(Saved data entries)
-=-=-=-=-
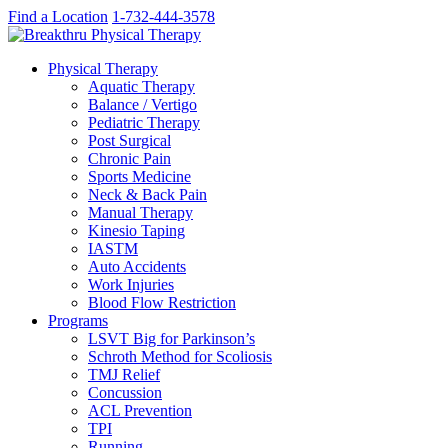
Find a Location
1-732-444-3578
Physical Therapy
Aquatic Therapy
Balance / Vertigo
Pediatric Therapy
Post Surgical
Chronic Pain
Sports Medicine
Neck & Back Pain
Manual Therapy
Kinesio Taping
IASTM
Auto Accidents
Work Injuries
Blood Flow Restriction
Programs
LSVT Big for Parkinson’s
Schroth Method for Scoliosis
TMJ Relief
Concussion
ACL Prevention
TPI
Running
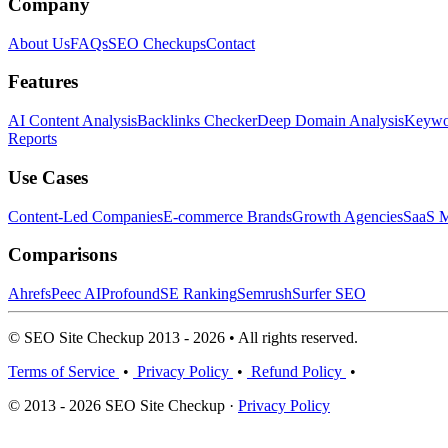
Company
About Us
FAQs
SEO Checkups
Contact
Features
AI Content Analysis
Backlinks Checker
Deep Domain Analysis
Keywor
Reports
Use Cases
Content-Led Companies
E-commerce Brands
Growth Agencies
SaaS M
Comparisons
Ahrefs
Peec AI
Profound
SE Ranking
Semrush
Surfer SEO
© SEO Site Checkup 2013 - 2026 • All rights reserved.
Terms of Service
•
Privacy Policy
•
Refund Policy
•
© 2013 - 2026 SEO Site Checkup ·
Privacy Policy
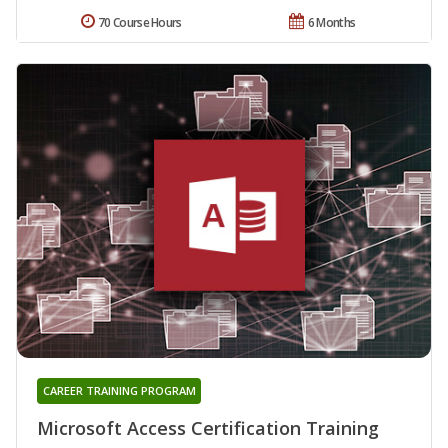
70 Course Hours
6 Months
CAREER TRAINING PROGRAM
Microsoft Access Certification Training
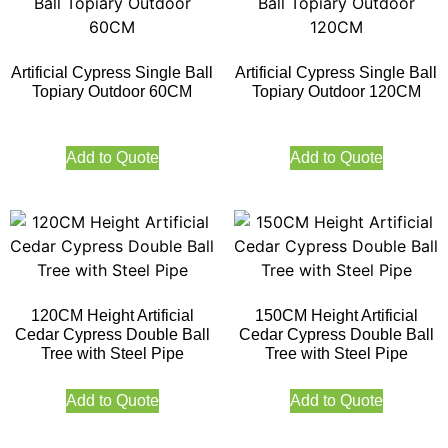
Artificial Cypress Single Ball
Artificial Cypress Single Ball
Topiary Outdoor 60CM
Topiary Outdoor 120CM
Add to Quote
Add to Quote
120CM Height Artificial
150CM Height Artificial
Cedar Cypress Double Ball
Cedar Cypress Double Ball
Tree with Steel Pipe
Tree with Steel Pipe
Add to Quote
Add to Quote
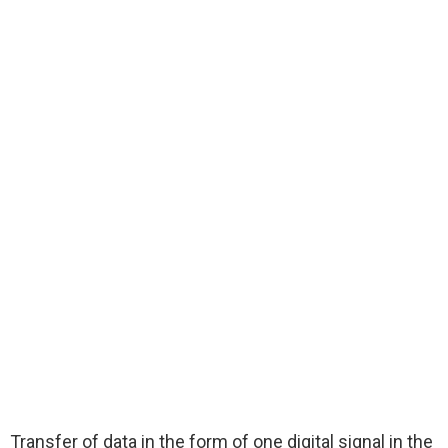
Transfer of data in the form of one digital signal in the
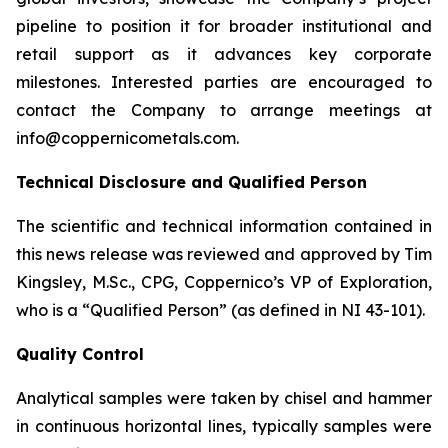
pipeline to position it for broader institutional and
retail support as it advances key corporate
milestones. Interested parties are encouraged to
contact the Company to arrange meetings at
info@coppernicometals.com.
Technical Disclosure and Qualified Person
The scientific and technical information contained in
this news release was reviewed and approved by Tim
Kingsley, M.Sc., CPG, Coppernico’s VP of Exploration,
who is a “Qualified Person” (as defined in NI 43-101).
Quality Control
Analytical samples were taken by chisel and hammer
in continuous horizontal lines, typically samples were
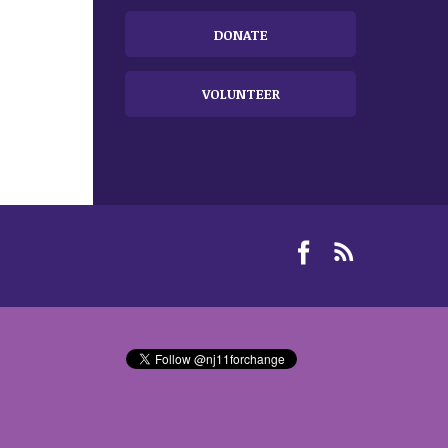
DONATE
VOLUNTEER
-=-=-=-=-
=== DESCRIPTION OF THE TASK ===
Look through the entries above and report each line where the string "Outdoor" occurs.

=== ANSWER TO THE PROBLEM ===
Topiary Outdoor 60CM
Topiary Outdoor 120CM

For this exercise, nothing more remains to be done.